July 29, 1985|JENNINGS PARROTT

--Bad-mouthing General Motors in "the dimple of the universe"--as William Jennings Bryan once dubbed Spring Hill, Tenn.--gets about the same reaction as whistling "Yankee Doodle" would on Robert E. Lee's birthday. "If a man don't want the plant, he should leave," lifelong resident John Lee told a GM critic over lunch at the Cedar Inn cafe. The tiny town of Spring Hill, population 1,200, has emerged the winner in an intense bidding war by three dozen states for GM's $3.5-billion state-of-the-art Saturn automobile plant. Spring Hill does have a claim to fame, though. Author Peter Jenkins, who wrote "Walk Across America" and "The Walk West," adopted Spring Hill as his home several years ago. "It's really ironic," he said. "I walked across America, visited foreign lands, and--for a lot of reasons--chose Spring Hill as the best place in the world to live." Jenkins said he has mixed emotions about GM possibly building the world's largest industrial development practically in his backyard. The author and his wife, Barbara, bought and restored a century-old farmhouse, intending to spend the rest of their lives in the ambiance that attracted them to Spring Hill.
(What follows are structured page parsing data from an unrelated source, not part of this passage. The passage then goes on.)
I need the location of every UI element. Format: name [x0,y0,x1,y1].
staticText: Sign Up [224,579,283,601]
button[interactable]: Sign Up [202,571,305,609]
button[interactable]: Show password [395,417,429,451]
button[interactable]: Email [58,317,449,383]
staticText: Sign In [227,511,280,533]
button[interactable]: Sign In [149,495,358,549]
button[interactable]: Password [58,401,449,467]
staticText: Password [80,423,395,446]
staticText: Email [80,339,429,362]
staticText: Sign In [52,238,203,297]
--F. Murray Abraham, who won an Oscar as best actor for his portrayal of the villainous composer Antonio Salieri in the film "Amadeus," will become a professor of acting next month at Brooklyn College. Abraham says Brooklyn, his hometown, across the East River from Manhattan, "is emerging as a center for the arts."
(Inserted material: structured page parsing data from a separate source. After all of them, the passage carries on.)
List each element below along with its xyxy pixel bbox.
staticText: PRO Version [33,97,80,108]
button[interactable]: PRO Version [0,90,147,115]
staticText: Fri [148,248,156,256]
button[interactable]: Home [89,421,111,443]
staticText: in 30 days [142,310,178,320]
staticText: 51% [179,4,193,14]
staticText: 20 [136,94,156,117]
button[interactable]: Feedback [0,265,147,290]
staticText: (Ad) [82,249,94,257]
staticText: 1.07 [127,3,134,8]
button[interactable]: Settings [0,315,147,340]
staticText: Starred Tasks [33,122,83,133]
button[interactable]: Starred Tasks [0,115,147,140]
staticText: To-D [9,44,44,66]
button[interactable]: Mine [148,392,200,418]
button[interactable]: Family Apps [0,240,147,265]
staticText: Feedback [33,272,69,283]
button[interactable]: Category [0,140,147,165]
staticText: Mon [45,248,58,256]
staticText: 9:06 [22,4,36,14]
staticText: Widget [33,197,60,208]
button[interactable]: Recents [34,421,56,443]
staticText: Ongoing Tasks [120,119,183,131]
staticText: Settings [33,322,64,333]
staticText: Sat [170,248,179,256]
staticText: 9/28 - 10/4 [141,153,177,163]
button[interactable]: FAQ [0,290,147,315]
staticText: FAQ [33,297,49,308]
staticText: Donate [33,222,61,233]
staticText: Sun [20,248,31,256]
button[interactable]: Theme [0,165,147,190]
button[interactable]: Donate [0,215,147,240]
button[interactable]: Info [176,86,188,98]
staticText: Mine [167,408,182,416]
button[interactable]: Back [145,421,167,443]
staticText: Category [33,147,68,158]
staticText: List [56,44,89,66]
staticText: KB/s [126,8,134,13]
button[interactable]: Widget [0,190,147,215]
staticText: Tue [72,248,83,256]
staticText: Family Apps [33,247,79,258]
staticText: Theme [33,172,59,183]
--About 300 word experts from 16 to 76 years old studied dictionaries, played with anagrams and nervously awaited their turns in the first day of the Fourth International Scrabble Tournament in Boston. Fondly watching the first of 22 rounds of play in the four-day tournament was 86-year-old Alfred M. Butts, who created the word game more than 50 years ago when he used a jigsaw to cut out little squares of plywood and lettered them. But this is more than a game. The players are vying for a $50,000-prize package that includes a grand prize of $10,000 in cash and a trip for two to Hawaii. "I'm nervous," said Althea Huber, 51, an interior designer from Woodland Hills, Calif. "I got up and swam for 30 minutes this morning to use up some of my nervous energy."
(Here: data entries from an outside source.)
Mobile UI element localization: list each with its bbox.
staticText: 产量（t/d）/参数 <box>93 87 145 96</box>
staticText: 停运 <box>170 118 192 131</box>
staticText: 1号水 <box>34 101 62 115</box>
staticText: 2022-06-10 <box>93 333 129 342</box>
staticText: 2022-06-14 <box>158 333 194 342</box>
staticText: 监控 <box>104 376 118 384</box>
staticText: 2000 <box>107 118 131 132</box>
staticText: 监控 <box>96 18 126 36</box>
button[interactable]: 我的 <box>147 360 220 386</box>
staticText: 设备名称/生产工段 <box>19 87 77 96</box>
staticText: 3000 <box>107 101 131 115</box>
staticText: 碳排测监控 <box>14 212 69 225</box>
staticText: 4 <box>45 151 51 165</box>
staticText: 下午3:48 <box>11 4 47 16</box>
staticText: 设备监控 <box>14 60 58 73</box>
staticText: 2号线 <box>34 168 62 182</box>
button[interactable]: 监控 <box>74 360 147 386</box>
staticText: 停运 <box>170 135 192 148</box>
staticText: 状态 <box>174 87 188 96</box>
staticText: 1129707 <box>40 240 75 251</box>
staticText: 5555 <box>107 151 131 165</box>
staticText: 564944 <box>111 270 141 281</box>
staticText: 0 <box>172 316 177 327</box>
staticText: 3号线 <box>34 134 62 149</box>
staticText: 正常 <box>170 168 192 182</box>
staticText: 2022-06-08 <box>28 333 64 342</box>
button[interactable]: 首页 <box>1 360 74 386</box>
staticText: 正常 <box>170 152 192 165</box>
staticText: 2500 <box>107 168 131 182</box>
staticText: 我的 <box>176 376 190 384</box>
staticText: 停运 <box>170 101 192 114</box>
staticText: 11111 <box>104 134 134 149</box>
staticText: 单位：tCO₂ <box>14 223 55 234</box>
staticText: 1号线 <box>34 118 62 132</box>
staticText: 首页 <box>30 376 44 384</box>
--At the end of every performance of "Sugar Babies," Mickey Rooney invites audience members over age 40 to help stamp out loneliness by writing for information about his newly formed FFF Club. The initials stand for Fun-Filled Family, said Rooney, who starred in the vaudeville revue in Omaha last week. Rooney, who will be 65 in September, said he created the FFF (PO Box 9292, North Hollywood, Calif.) to battle "a disease we all suffer from," he said. "It's called lonesomeness."